• The input
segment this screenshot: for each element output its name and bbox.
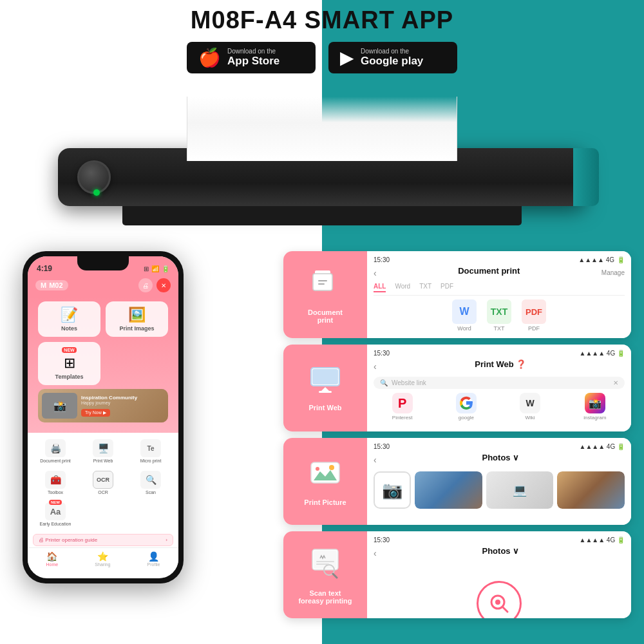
tab-home[interactable]: 🏠 Home (46, 551, 59, 567)
pinterest-label: Pinterest (392, 415, 413, 421)
printer-paper-slot (122, 206, 522, 225)
print-icon-nav[interactable]: 🖨 (138, 278, 153, 292)
paper-slot-output (187, 97, 457, 161)
pw-clear-icon[interactable]: ✕ (613, 379, 618, 386)
camera-button[interactable]: 📷 (374, 471, 411, 509)
dp-manage-button[interactable]: Manage (601, 269, 625, 276)
document-print-status-bar: 15:30 ▲▲▲▲ 4G 🔋 (374, 256, 625, 263)
browser-google[interactable]: google (456, 393, 477, 421)
inspiration-card[interactable]: 📸 Inspiration Community Happy journey Tr… (38, 389, 168, 422)
pp-title: Photos ∨ (377, 453, 625, 462)
googleplay-button[interactable]: ▶ Download on the Google play (328, 42, 457, 73)
main-title: M08F-A4 SMART APP (0, 6, 644, 34)
try-now-button[interactable]: Try Now ▶ (81, 409, 110, 417)
svg-rect-5 (318, 283, 325, 285)
scan-circle[interactable] (477, 581, 522, 619)
photo-thumb-3[interactable] (557, 471, 625, 509)
pp-signal: ▲▲▲▲ 4G 🔋 (580, 443, 625, 450)
new-badge: NEW (62, 347, 76, 353)
google-icon (456, 393, 477, 413)
photo-thumb-1[interactable] (415, 471, 482, 509)
txt-label: TXT (494, 325, 505, 332)
txt-icon: TXT (487, 299, 511, 324)
dp-signal: ▲▲▲▲ 4G (578, 256, 614, 263)
printer-power-button[interactable] (77, 160, 111, 194)
document-print-feature-left: Documentprint (283, 251, 367, 338)
word-icon: W (452, 299, 477, 324)
grid-icon: ⊞ (144, 265, 149, 272)
tab-profile[interactable]: 👤 Profile (147, 551, 160, 567)
dp-tab-txt[interactable]: TXT (419, 283, 431, 292)
photo-thumb-2[interactable]: 💻 (486, 471, 554, 509)
pw-browser-row: P Pinterest google (374, 393, 625, 421)
instagram-label: instagram (583, 415, 606, 421)
pp-photos-row: 📷 💻 (374, 471, 625, 509)
dp-file-row: W Word TXT TXT PDF PDF (374, 299, 625, 332)
svg-marker-9 (321, 387, 329, 391)
pp-status-bar: 15:30 ▲▲▲▲ 4G 🔋 (374, 443, 625, 450)
store-buttons: 🍎 Download on the App Store ▶ Download o… (0, 42, 644, 73)
dp-tab-word[interactable]: Word (395, 283, 410, 292)
menu-micro-print[interactable]: Te Micro print (128, 437, 173, 466)
file-pdf[interactable]: PDF PDF (522, 299, 546, 332)
feature-templates[interactable]: NEW ⊞ Templates (38, 342, 100, 385)
chevron-right-icon: › (166, 537, 167, 543)
document-print-feature-right: 15:30 ▲▲▲▲ 4G 🔋 ‹ Document print Manage … (367, 251, 631, 338)
phone-outer: 4:19 ⊞ 📶 🔋 M M02 🖨 ✕ (23, 251, 184, 583)
st-scan-area[interactable] (374, 565, 625, 618)
print-images-label: Print Images (119, 325, 154, 332)
word-label: Word (457, 325, 471, 332)
svg-point-23 (495, 600, 500, 605)
dp-tab-pdf[interactable]: PDF (440, 283, 453, 292)
inspiration-title: Inspiration Community (81, 395, 137, 401)
svg-rect-19 (316, 561, 334, 562)
appstore-text: Download on the App Store (227, 48, 279, 68)
menu-scan[interactable]: 🔍 Scan (128, 468, 173, 497)
toolbox-icon: 🧰 (45, 471, 66, 489)
printer-body (58, 148, 586, 206)
feature-notes[interactable]: 📝 Notes (38, 301, 100, 337)
tab-sharing[interactable]: ⭐ Sharing (95, 551, 110, 567)
file-txt[interactable]: TXT TXT (487, 299, 511, 332)
feature-print-images[interactable]: 🖼️ Print Images (106, 301, 168, 337)
dp-back-button[interactable]: ‹ (374, 268, 377, 278)
dp-tab-all[interactable]: ALL (374, 283, 386, 292)
print-web-panel: Print Web 15:30 ▲▲▲▲ 4G 🔋 ‹ Print Web ❓ … (283, 345, 631, 431)
sharing-icon: ⭐ (97, 551, 108, 562)
micro-print-icon: Te (140, 439, 161, 457)
guide-text: 🖨 Printer operation guide (39, 537, 97, 543)
print-web-big-icon (308, 365, 342, 400)
phone-nav-bar: M M02 🖨 ✕ (28, 276, 178, 296)
svg-rect-10 (319, 391, 332, 393)
phone-time: 4:19 (37, 264, 52, 273)
search-icon: 🔍 (380, 379, 388, 386)
browser-pinterest[interactable]: P Pinterest (392, 393, 413, 421)
inspiration-content: Inspiration Community Happy journey Try … (81, 395, 137, 417)
browser-instagram[interactable]: 📸 instagram (583, 393, 606, 421)
pp-time: 15:30 (374, 443, 390, 450)
appstore-button[interactable]: 🍎 Download on the App Store (187, 42, 316, 73)
menu-toolbox[interactable]: 🧰 Toolbox (33, 468, 78, 497)
google-label: google (459, 415, 474, 421)
templates-label: Templates (55, 374, 84, 380)
menu-document-print[interactable]: 🖨️ Document print (33, 437, 78, 466)
pw-search-bar[interactable]: 🔍 Website link ✕ (374, 377, 625, 389)
print-images-icon: 🖼️ (128, 307, 146, 323)
menu-ocr[interactable]: OCR OCR (80, 468, 126, 497)
svg-point-14 (316, 467, 319, 471)
print-web-label: Print Web (93, 459, 113, 463)
printer-guide-bar[interactable]: 🖨 Printer operation guide › (33, 534, 173, 546)
phone-menu-grid: 🖨️ Document print 🖥️ Print Web Te Micro … (28, 433, 178, 533)
menu-early-education[interactable]: NEW Aa Early Education (33, 500, 78, 529)
scan-text-panel: Scan textforeasy printing 15:30 ▲▲▲▲ 4G … (283, 531, 631, 618)
file-word[interactable]: W Word (452, 299, 477, 332)
print-picture-panel: Print Picture 15:30 ▲▲▲▲ 4G 🔋 ‹ Photos ∨… (283, 438, 631, 525)
googleplay-icon: ▶ (340, 47, 354, 68)
close-icon-nav[interactable]: ✕ (156, 278, 171, 292)
print-picture-feature-left: Print Picture (283, 438, 367, 525)
document-print-label: Document print (40, 459, 70, 463)
browser-wiki[interactable]: W Wiki (520, 393, 540, 421)
mountain-photo (415, 471, 482, 509)
menu-print-web[interactable]: 🖥️ Print Web (80, 437, 126, 466)
wiki-icon: W (520, 393, 540, 413)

• Instructions to follow
Exactly as written, give the entries above again, with no images.

• Answer box
segment this screenshot: for each element output its name and bbox.
tab-home[interactable]: 🏠 Home (46, 551, 59, 567)
pinterest-label: Pinterest (392, 415, 413, 421)
printer-paper-slot (122, 206, 522, 225)
print-icon-nav[interactable]: 🖨 (138, 278, 153, 292)
paper-slot-output (187, 97, 457, 161)
pw-clear-icon[interactable]: ✕ (613, 379, 618, 386)
camera-button[interactable]: 📷 (374, 471, 411, 509)
dp-manage-button[interactable]: Manage (601, 269, 625, 276)
document-print-status-bar: 15:30 ▲▲▲▲ 4G 🔋 (374, 256, 625, 263)
browser-google[interactable]: google (456, 393, 477, 421)
inspiration-card[interactable]: 📸 Inspiration Community Happy journey Tr… (38, 389, 168, 422)
pp-title: Photos ∨ (377, 453, 625, 462)
googleplay-button[interactable]: ▶ Download on the Google play (328, 42, 457, 73)
main-title: M08F-A4 SMART APP (0, 6, 644, 34)
try-now-button[interactable]: Try Now ▶ (81, 409, 110, 417)
svg-rect-5 (318, 283, 325, 285)
scan-circle[interactable] (477, 581, 522, 619)
photo-thumb-3[interactable] (557, 471, 625, 509)
pp-signal: ▲▲▲▲ 4G 🔋 (580, 443, 625, 450)
new-badge: NEW (62, 347, 76, 353)
google-icon (456, 393, 477, 413)
photo-thumb-1[interactable] (415, 471, 482, 509)
txt-label: TXT (494, 325, 505, 332)
txt-icon: TXT (487, 299, 511, 324)
dp-signal: ▲▲▲▲ 4G (578, 256, 614, 263)
printer-power-button[interactable] (77, 160, 111, 194)
document-print-feature-left: Documentprint (283, 251, 367, 338)
word-icon: W (452, 299, 477, 324)
grid-icon: ⊞ (144, 265, 149, 272)
tab-profile[interactable]: 👤 Profile (147, 551, 160, 567)
dp-tab-txt[interactable]: TXT (419, 283, 431, 292)
photo-thumb-2[interactable]: 💻 (486, 471, 554, 509)
pw-browser-row: P Pinterest google (374, 393, 625, 421)
instagram-label: instagram (583, 415, 606, 421)
pp-photos-row: 📷 💻 (374, 471, 625, 509)
dp-file-row: W Word TXT TXT PDF PDF (374, 299, 625, 332)
svg-marker-9 (321, 387, 329, 391)
pp-status-bar: 15:30 ▲▲▲▲ 4G 🔋 (374, 443, 625, 450)
store-buttons: 🍎 Download on the App Store ▶ Download o… (0, 42, 644, 73)
dp-tab-word[interactable]: Word (395, 283, 410, 292)
menu-micro-print[interactable]: Te Micro print (128, 437, 173, 466)
file-pdf[interactable]: PDF PDF (522, 299, 546, 332)
feature-templates[interactable]: NEW ⊞ Templates (38, 342, 100, 385)
chevron-right-icon: › (166, 537, 167, 543)
document-print-feature-right: 15:30 ▲▲▲▲ 4G 🔋 ‹ Document print Manage … (367, 251, 631, 338)
phone-outer: 4:19 ⊞ 📶 🔋 M M02 🖨 ✕ (23, 251, 184, 583)
st-scan-area[interactable] (374, 565, 625, 618)
print-images-label: Print Images (119, 325, 154, 332)
word-label: Word (457, 325, 471, 332)
svg-point-23 (495, 600, 500, 605)
dp-tab-pdf[interactable]: PDF (440, 283, 453, 292)
inspiration-title: Inspiration Community (81, 395, 137, 401)
svg-rect-19 (316, 561, 334, 562)
appstore-text: Download on the App Store (227, 48, 279, 68)
menu-scan[interactable]: 🔍 Scan (128, 468, 173, 497)
toolbox-icon: 🧰 (45, 471, 66, 489)
printer-body (58, 148, 586, 206)
feature-notes[interactable]: 📝 Notes (38, 301, 100, 337)
tab-sharing[interactable]: ⭐ Sharing (95, 551, 110, 567)
file-txt[interactable]: TXT TXT (487, 299, 511, 332)
feature-print-images[interactable]: 🖼️ Print Images (106, 301, 168, 337)
dp-back-button[interactable]: ‹ (374, 268, 377, 278)
dp-tab-all[interactable]: ALL (374, 283, 386, 292)
print-web-panel: Print Web 15:30 ▲▲▲▲ 4G 🔋 ‹ Print Web ❓ … (283, 345, 631, 431)
sharing-icon: ⭐ (97, 551, 108, 562)
micro-print-icon: Te (140, 439, 161, 457)
guide-text: 🖨 Printer operation guide (39, 537, 97, 543)
print-web-big-icon (308, 365, 342, 400)
phone-nav-bar: M M02 🖨 ✕ (28, 276, 178, 296)
svg-rect-10 (319, 391, 332, 393)
phone-time: 4:19 (37, 264, 52, 273)
search-icon: 🔍 (380, 379, 388, 386)
browser-pinterest[interactable]: P Pinterest (392, 393, 413, 421)
inspiration-content: Inspiration Community Happy journey Try … (81, 395, 137, 417)
browser-instagram[interactable]: 📸 instagram (583, 393, 606, 421)
pp-time: 15:30 (374, 443, 390, 450)
appstore-button[interactable]: 🍎 Download on the App Store (187, 42, 316, 73)
menu-toolbox[interactable]: 🧰 Toolbox (33, 468, 78, 497)
google-label: google (459, 415, 474, 421)
templates-label: Templates (55, 374, 84, 380)
menu-document-print[interactable]: 🖨️ Document print (33, 437, 78, 466)
pw-search-bar[interactable]: 🔍 Website link ✕ (374, 377, 625, 389)
print-images-icon: 🖼️ (128, 307, 146, 323)
menu-ocr[interactable]: OCR OCR (80, 468, 126, 497)
svg-point-14 (316, 467, 319, 471)
print-web-label: Print Web (93, 459, 113, 463)
printer-guide-bar[interactable]: 🖨 Printer operation guide › (33, 534, 173, 546)
phone-menu-grid: 🖨️ Document print 🖥️ Print Web Te Micro … (28, 433, 178, 533)
menu-early-education[interactable]: NEW Aa Early Education (33, 500, 78, 529)
scan-text-panel: Scan textforeasy printing 15:30 ▲▲▲▲ 4G … (283, 531, 631, 618)
file-word[interactable]: W Word (452, 299, 477, 332)
print-picture-panel: Print Picture 15:30 ▲▲▲▲ 4G 🔋 ‹ Photos ∨… (283, 438, 631, 525)
googleplay-icon: ▶ (340, 47, 354, 68)
close-icon-nav[interactable]: ✕ (156, 278, 171, 292)
print-picture-feature-left: Print Picture (283, 438, 367, 525)
document-print-label: Document print (40, 459, 70, 463)
browser-wiki[interactable]: W Wiki (520, 393, 540, 421)
mountain-photo (415, 471, 482, 509)
menu-print-web[interactable]: 🖥️ Print Web (80, 437, 126, 466)
wiki-icon: W (520, 393, 540, 413)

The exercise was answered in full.